By the way did Marisol ever find the fathers of her 4 or 5 kids? (Now that is throwback Maury)


----------



## nelyanaphonexia (Mar 13, 2009)

Quote:

   Originally Posted by *chocolategoddes* 

 
_Ha! Sometimes, they'll even go as far as " I'm *2000%* sure he's tha father!"
And I'm like, "Really? 2000%. Didn't you study Probability in Algebra? I mean.. HELLOOOOO"

My favorite part of these episodes are those little pre-filmed segments where the girl is ranting on and on. It's soo cheesy. "Ty-Quan still live wit his momma, and already has six kids by fo' otha womens, aint got no car, no job, and on top of that... he ugly!!!"_

 
hahahaha. omg, fotflmao, you just made my day. I just love reading your posts. Makes my, otherwise boring, days so, so, soooo much better. Now I don't even have to go and watch Maury for grins and giggles.


----------



## cupcake_x (Mar 18, 2009)

Oh man... I hate how ridiculous it is but at the same time, it's addictive and such a guilty pleasure.

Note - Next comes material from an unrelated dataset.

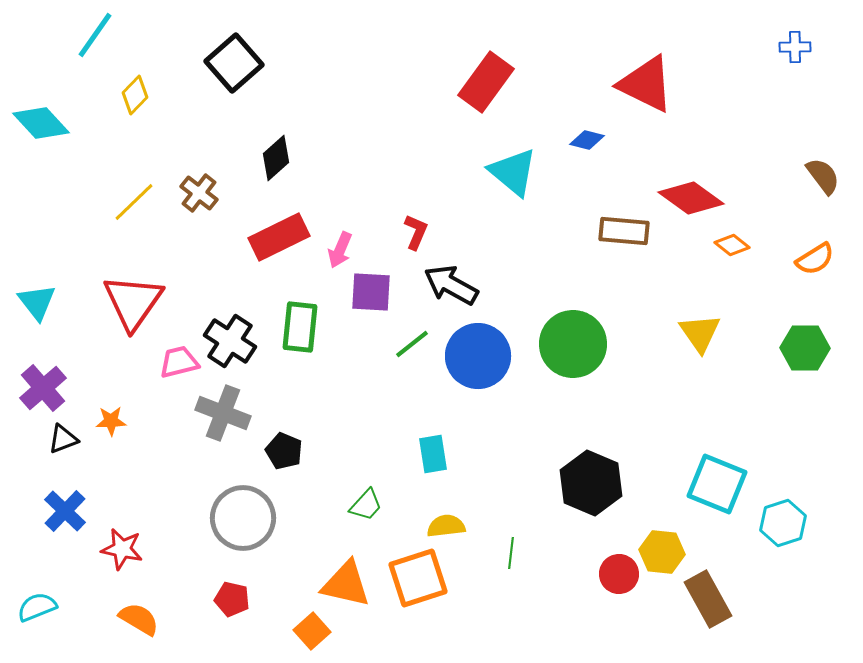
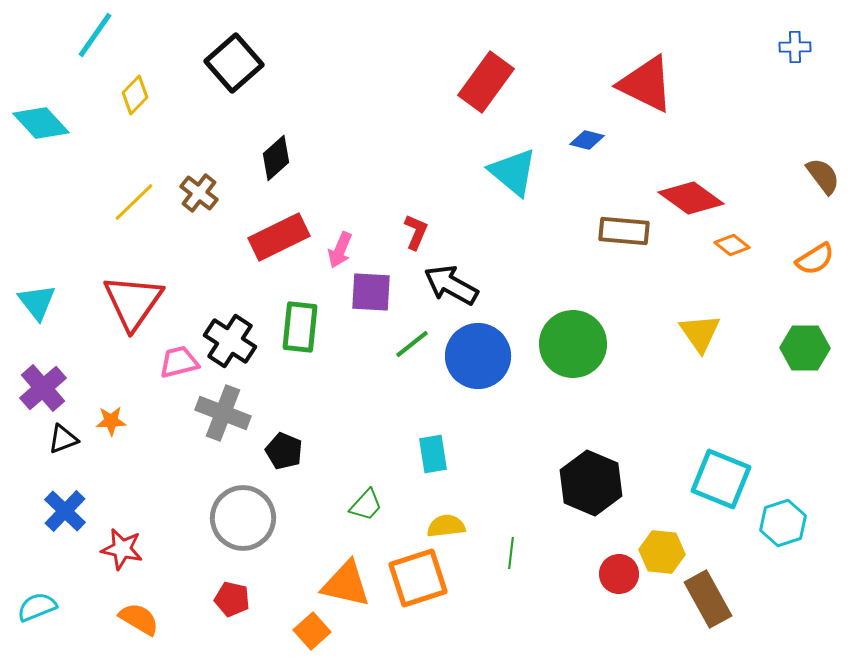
cyan square at (717, 484): moved 4 px right, 5 px up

I watched one episode they had 3 stories and cut out the part if he is the father or not for the next episode. It drove me crazy! One woman had 3 guys and 2 didn't want to be the father and one did. I'm still wondering to this day who the baby daddy ended up being! It's never usually the guy who WANTS to be the father, which is a shame- but the show probably wouldn't get as many views.


----------